16. Bound For Glory by Woody Guthrie
This is Guthrie’s hyperbolic autobiography that reads at the speed the man lived. Great stories and endearing characters open the reader up to the charisma Guthrie was known for.
17. Frankenstein by Mary Shelley
When I read that this book was the result of a bet between Mary Shelley, her husband and other literary figures to see who could write the scariest story, I thought, yea, that is kind of cool. She won the bet of course. You can’t grow up in an environment of pop culture without being familiar with this story. However, it took a college course to force me to actually read the book. I am happy I did. It is an affecting book about the dangerous possibilities of science and the ethical implications inventors must wrestle with.
18. The Things They Carried by Tim O’Brien
This is a fictional account of Vietnam by a Vietnam veteran. Quizzically, the book is dedicated to its fictional characters. Throughout the narrative O’Brien discusses the blurred line between truth and fiction. Disjointed stories echo into one another. Nightmarish episodes explore the human heart and weigh the torment of those things people carry throughout their lives.

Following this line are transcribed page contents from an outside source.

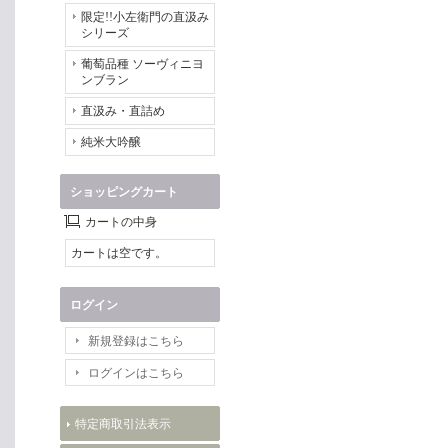
限定!!小左衛門の直汲み
シリーズ
葡萄品種 ソーヴィニヨ
ンブラン
直汲み・直詰め
純米大吟醸
ショッピングカート
カートの中身
カートは空です。
ログイン
新規登録はこちら
ログインはこちら
特定商取引法表示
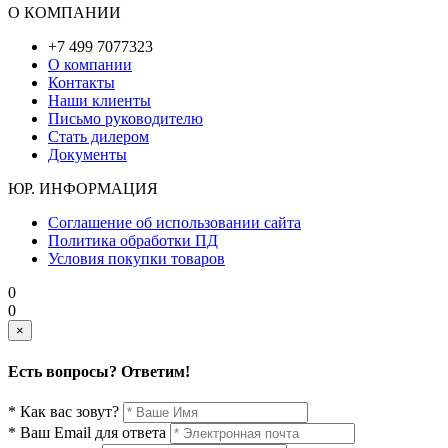
О КОМПАНИИ
+7 499 7077323
О компании
Контакты
Наши клиенты
Письмо руководителю
Стать дилером
Документы
ЮР. ИНФОРМАЦИЯ
Соглашение об использовании сайта
Политика обработки ПД
Условия покупки товаров
0
0
×
Есть вопросы? Ответим!
* Как вас зовут?
* Ваш Email для ответа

19. The Amazing Adventures of Kavalier and Clay by Michael Chabon
Chabon writes with such creative flare. His use of figurative language, character development and pacing is expert. Reading this book is like stepping into another world, which of course is what all good fiction strives to do.

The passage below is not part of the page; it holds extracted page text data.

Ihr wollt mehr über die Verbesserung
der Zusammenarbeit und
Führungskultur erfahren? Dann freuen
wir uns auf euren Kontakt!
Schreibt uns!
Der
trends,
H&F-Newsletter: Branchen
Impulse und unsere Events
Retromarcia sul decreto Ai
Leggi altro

20. White Noise by Don DeLillo
This is an amazing commentary on the social and emotional state of America in the 20th century. I wonder what changes DeLillo would have to make if he rewrote it for the 21st century? In the book families are disconnected, dysfunctional and afraid of non/imaginary threats. Right, he wouldn’t have to change a thing.
21. Grapes of Wrath by John Steinbeck
If I had to pick a favorite book I would say that I don’t have a favorite book. But if I were pressed to name a book that could be my favorite I would say that it would depend on my mood and what book I was reading at the time. Then, eventually, by default I’d name “Grapes of Wrath.” I had a friend that wanted to name his band Rosasharn’s Milk. His band mates declined. They must have been illiterate.

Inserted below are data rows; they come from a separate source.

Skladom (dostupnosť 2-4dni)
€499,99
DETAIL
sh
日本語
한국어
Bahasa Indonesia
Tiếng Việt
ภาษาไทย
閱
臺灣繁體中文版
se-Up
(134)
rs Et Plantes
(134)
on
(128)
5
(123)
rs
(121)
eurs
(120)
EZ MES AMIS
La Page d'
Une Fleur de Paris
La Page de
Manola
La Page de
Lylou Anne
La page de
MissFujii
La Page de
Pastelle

22. Siddhartha by Herman Hesse
Simple, profound and worth reading annually.
23. 1984 by George Orwell
“War is peace. Freedom is slavery. Ignorance is strength.” Orwell was a brilliant writer. He envisioned the dystopian world that to some extent, we now live in. Beyond the big ideas, the love story at the center of this book is devastating.
24. The Unbearable Lightness of Being by Milan Kundera
Kundera opened my mind to the poetic power of the vignette. He weaves brief philosophical musings, erotic encounters and intimate secrets together, which form a brutally honest portrait of the human condition.
25. A Joseph Campbell Companion by Joseph Campbell
Joseph Campbell is known for his academic writings about myth and the power of metaphor. This book highlights his collective insights, dispensing nuggets of wisdom.
26. The Road by Cormac McCarthy
McCarthy’s sparse prose in this epic vision of a post-apocalyptic world is absolutely haunting. Its realism is tragic. Its thematic symbolism is spectacular. This is the story of a nameless father and son who makes their way to the coast after an unspecified catastrophic event has set the world back to year zero. A parable of the 21st century.
27. The Watchmen by Dave Gibbons and Alan Moore
Who watches the watchmen? This graphic novel is the stuff of mythic proportions.
28. Portrait of the Artist as a Young Man by James Joyce
Words to live by – “I will not serve that in which I no longer believe, whether it calls itself my home, my fatherland, or my church: and I will try to express myself in some mode of life or art as freely as I can and as wholly as I can, using for my defense the only arms I allow myself to use — silence, exile, and cunning.”
29. The Adventures of Huckleberry Finn by Mark Twain
Hemingway said it best – “All modern American literature comes from one book by Mark Twain called Huckleberry Finn. American writing comes from that.”
30. Beloved by Toni Morrison
This novel pushes the boundaries of the art form. It opened me to the possibilities of brutality and beauty. Reading it is like staring into the abyss of slavery and having the abyss stare back.